[TASK STATEMENT]
Omit all pictures, then retype the data exactly as given.

[RECORDS FOR THIS EXERCISE]
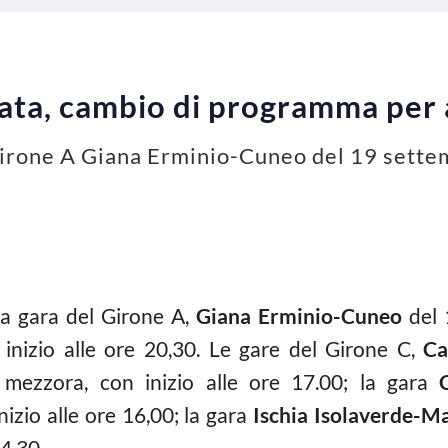
nata, cambio di programma per 
 girone A Giana Erminio-Cuneo del 19 settem
a gara del Girone A,
Giana Erminio-Cuneo
del 
inizio alle ore 20,30. Le gare del Girone C,
Cat
 mezzora, con inizio alle ore 17.00; la gara
nizio alle ore 16,00; la gara
Ischia Isolaverde-Ma
14.30.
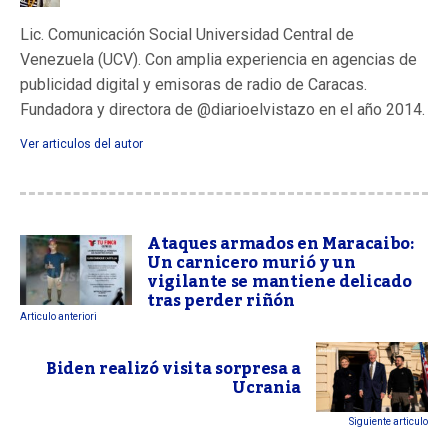
Lic. Comunicación Social Universidad Central de
Venezuela (UCV). Con amplia experiencia en agencias de
publicidad digital y emisoras de radio de Caracas.
Fundadora y directora de @diarioelvistazo en el año 2014.
Ver articulos del autor
Ataques armados en Maracaibo:
Un carnicero murió y un
vigilante se mantiene delicado
tras perder riñón
Articulo anteriori
Biden realizó visita sorpresa a
Ucrania
Siguiente articulo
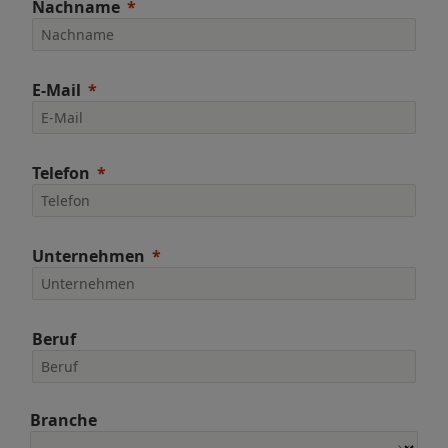
Nachname
E-Mail
Telefon
Unternehmen
Beruf
Branche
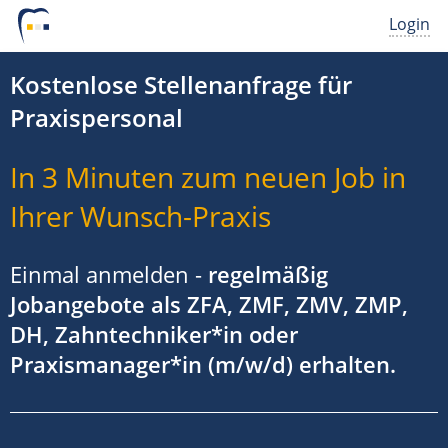
Login
Kostenlose Stellenanfrage für
Praxispersonal
In 3 Minuten zum neuen Job in
Ihrer Wunsch-Praxis
Einmal anmelden -
regelmäßig
Jobangebote als ZFA, ZMF, ZMV, ZMP,
DH, Zahntechniker*in oder
Praxismanager*in (m/w/d) erhalten.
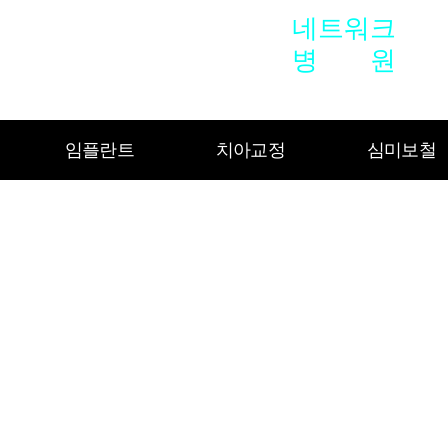
네트워크
병
원
기
플란트도 OK
공지사항
임플란트란
당일 사랑니 발치
보험 임플란트
세브란스 치아교정
발치즉시 임플란트
라미네이트
스페셜치아교
뼈
임플란트
치아교정
심미보철
임플란트
치아교정
심미보철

[EXERCISE SOLUTION]
nata, cambio di programma per 
 girone A Giana Erminio-Cuneo del 19 settem
a gara del Girone A,
Giana Erminio-Cuneo
del 
inizio alle ore 20,30. Le gare del Girone C,
Cat
 mezzora, con inizio alle ore 17.00; la gara
nizio alle ore 16,00; la gara
Ischia Isolaverde-Ma
14.30.
Lic. Comunicación Social Universidad Central de
Venezuela (UCV). Con amplia experiencia en agencias de
publicidad digital y emisoras de radio de Caracas.
Fundadora y directora de @diarioelvistazo en el año 2014.
Ver articulos del autor
Ataques armados en Maracaibo:
Un carnicero murió y un
vigilante se mantiene delicado
tras perder riñón
Articulo anteriori
Biden realizó visita sorpresa a
Ucrania
Siguiente articulo
Nachname
E-Mail
Telefon
Unternehmen
Beruf
Branche
Login
Kostenlose Stellenanfrage für
Praxispersonal
In 3 Minuten zum neuen Job in
Ihrer Wunsch-Praxis
Einmal anmelden -
regelmäßig
Jobangebote als ZFA, ZMF, ZMV, ZMP,
DH, Zahntechniker*in oder
Praxismanager*in (m/w/d) erhalten.
네트워크
병
원
기
플란트도 OK
공지사항
임플란트란
당일 사랑니 발치
보험 임플란트
세브란스 치아교정
발치즉시 임플란트
라미네이트
스페셜치아교
뼈
임플란트
치아교정
심미보철
임플란트
치아교정
심미보철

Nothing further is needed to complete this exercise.